Photo courtesy of: OBAMA.ORG
Hi Pierre,
Today, Michelle and I returned to the White House together for the first time since leaving office, to join President and Dr. Biden in unveiling our official portraits.
These portraits have a special significance, because they will hang in the White House alongside portraits of other presidents and first ladies dating back to George and Martha Washington. So it was important to find the right people to paint them.
I’m so pleased with the work that Sharon Sprung did to capture everything I love about Michelle, while Robert McCurdy took on a more difficult subject and did a fantastic job with mine.
Learn more about their work. (Click here)
Presidents often get airbrushed, even take on a mythical status—especially after you’re gone and people forget all the stuff they didn’t like about you. But what you realize sitting behind that desk, and what I want people to remember about Michelle and me, is that presidents and first ladies are human beings, just like everyone else.
I’ve always described the presidency as a relay race. You take the baton from someone, run your leg as hard as you can, then hand it off to someone else. The portraits hanging in the White House chronicle the runners in that race—each of us tasked with trying to bring the country we love closer to its highest aspirations.
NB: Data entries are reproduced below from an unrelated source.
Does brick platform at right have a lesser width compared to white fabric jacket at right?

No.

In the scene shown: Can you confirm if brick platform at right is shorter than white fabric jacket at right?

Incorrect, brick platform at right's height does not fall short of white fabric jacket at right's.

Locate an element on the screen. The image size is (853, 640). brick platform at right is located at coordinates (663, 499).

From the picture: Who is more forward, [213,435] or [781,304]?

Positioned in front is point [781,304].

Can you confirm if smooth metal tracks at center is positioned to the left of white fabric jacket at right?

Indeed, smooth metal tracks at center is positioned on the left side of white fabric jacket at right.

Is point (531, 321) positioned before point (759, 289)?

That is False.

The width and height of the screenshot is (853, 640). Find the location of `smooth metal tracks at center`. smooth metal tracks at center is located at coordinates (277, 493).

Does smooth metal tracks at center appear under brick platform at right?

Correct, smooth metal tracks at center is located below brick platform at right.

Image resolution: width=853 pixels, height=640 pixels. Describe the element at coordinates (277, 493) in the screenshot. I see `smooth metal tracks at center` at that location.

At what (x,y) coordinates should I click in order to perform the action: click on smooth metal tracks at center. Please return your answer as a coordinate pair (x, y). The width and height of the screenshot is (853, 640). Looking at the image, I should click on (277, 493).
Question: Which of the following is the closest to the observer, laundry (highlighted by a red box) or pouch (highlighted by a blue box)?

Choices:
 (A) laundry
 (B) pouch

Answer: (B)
When future generations walk through the White House and look at these portraits, I hope they get a better, honest sense of who Michelle and I were. And I hope they leave with a deeper understanding that if we could make it here, they can do remarkable things too.
–Barack
Helen LaNoyette Driskell Evans says:
The unveiling of the portraits of Michelle and President Barack Obama is such a historical honor. President Obama’s hope is that seeing his and Michelle’s portraits, people will leave with a better sense of who this remarkable couple was…and other’s can and will do it too.